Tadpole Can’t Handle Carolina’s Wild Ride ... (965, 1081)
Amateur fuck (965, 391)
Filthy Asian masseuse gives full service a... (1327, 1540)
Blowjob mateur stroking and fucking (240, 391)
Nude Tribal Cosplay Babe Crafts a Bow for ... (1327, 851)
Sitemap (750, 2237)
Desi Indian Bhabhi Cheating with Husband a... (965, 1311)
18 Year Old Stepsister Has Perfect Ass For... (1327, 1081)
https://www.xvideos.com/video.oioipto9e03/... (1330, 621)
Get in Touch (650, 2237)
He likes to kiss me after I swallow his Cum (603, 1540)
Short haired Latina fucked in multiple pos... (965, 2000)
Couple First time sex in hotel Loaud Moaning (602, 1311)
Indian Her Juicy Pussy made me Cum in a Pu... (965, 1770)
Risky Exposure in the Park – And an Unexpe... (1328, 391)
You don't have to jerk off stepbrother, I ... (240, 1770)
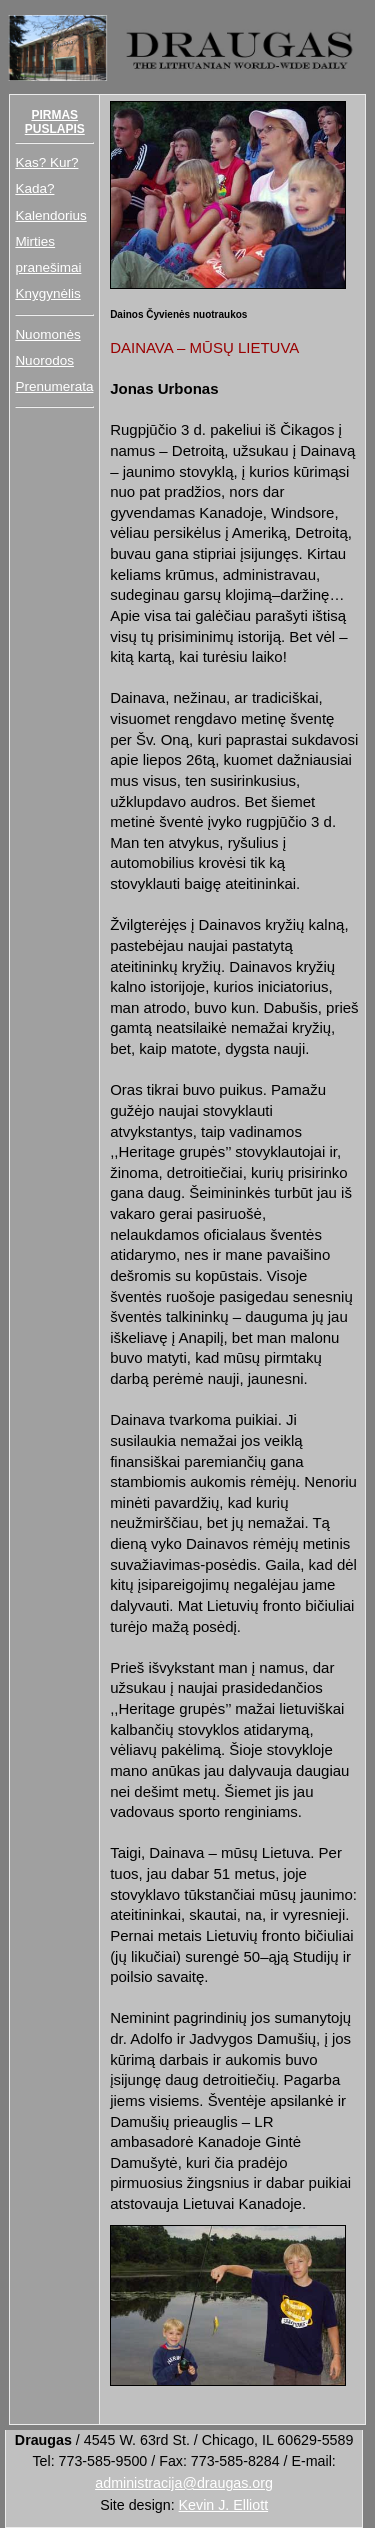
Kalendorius (50, 215)
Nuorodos (44, 360)
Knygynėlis (47, 293)
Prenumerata (54, 386)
───
- _WORK INSTRUCTIONS_
Every line holding the word "Indian" should be copied out of the records above.

- _ANSWER BELOW_
Desi Indian Bhabhi Cheating with Husband a... (965, 1311)
Indian Her Juicy Pussy made me Cum in a Pu... (965, 1770)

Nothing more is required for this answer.